- Country: United States
- Language: English
- Genre: Science-fiction

Publication
- Published in: Playboy
- Publication type: Magazine
- Publication date: May 1972

= When the Twerms Came =

"When the Twerms Came" is a short story by British author Arthur C. Clarke that was first published in Playboy magazine, alongside illustrations by Skip Williamson. It deals with an invasion of Earth one wet Tuesday afternoon by deadly Twerms.

== Synopsis ==
Fleeing from their mortal enemy the Mucoids, the Twerms are desperate to find a new place to live. They discover Earth and study its peoples, discovering their weak points. The Twerms choose not to focus their initial attack on centers of military power, instead choosing to send a small portion to attack a heavily populated city on a Tuesday afternoon. They unleash various weapons that cause psychedelics, severe itching, diarrhea, or tumescence onto the population, but only result in a small number of deaths, mostly heart related. The rest of the fleet attack Geneva, Basel, and Bern and learn the identities of every single owner of a Swiss bank account. The Twerms send the owners threatening letters, resulting in the successful conquering of the Earth.

== Release ==
"When the Twerms Came" was first published in the May 1972 edition of Playboy magazine, where it was accompanied by a comic strip drawn by Skip Williamson. Five years later in 1977 it was published in book form in The View from Serendip. It has subsequently been published in The Wind from the Sun and the More Than One Universe collections.
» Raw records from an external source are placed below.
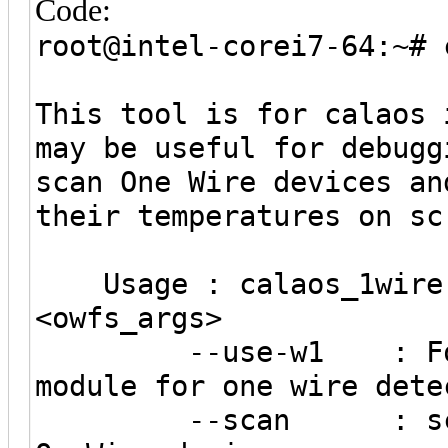
Code:
root@intel-corei7-64:~# 
This tool is for calaos 
may be useful for debugg
scan One Wire devices an
their temperatures on sc
Usage : calaos_1wire [
<owfs_args>
--use-w1 : Force t
module for one wire dete
--scan : scan har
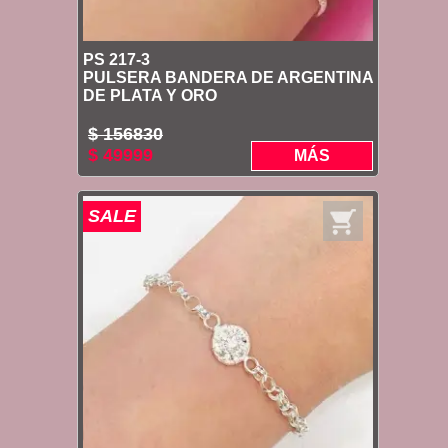
PS 217-3
PULSERA BANDERA DE ARGENTINA
DE PLATA Y ORO
$ 156830
$ 49999
MÁS
SALE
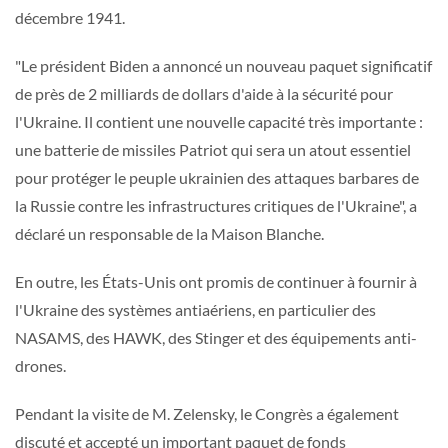
décembre 1941.
"Le président Biden a annoncé un nouveau paquet significatif
de près de 2 milliards de dollars d'aide à la sécurité pour
l'Ukraine. Il contient une nouvelle capacité très importante :
une batterie de missiles Patriot qui sera un atout essentiel
pour protéger le peuple ukrainien des attaques barbares de
la Russie contre les infrastructures critiques de l'Ukraine", a
déclaré un responsable de la Maison Blanche.
En outre, les États-Unis ont promis de continuer à fournir à
l'Ukraine des systèmes antiaériens, en particulier des
NASAMS, des HAWK, des Stinger et des équipements anti-
drones.
Pendant la visite de M. Zelensky, le Congrès a également
discuté et accepté un important paquet de fonds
The short story has been translated to French.

== Themes ==
"When the Twerms Came" deals with the theme of alien invasion, a scenario that per Gary Westfahl is not common in Clarke's works.

==Reception==
The story has been described as "lighthearted". In an obituary for Williamson, Richard Sandomir of the New York Times described the story as a "silly, preposterous visual tableau, with one Twerm munching on a hot dog and another watching "The Mod Squad"."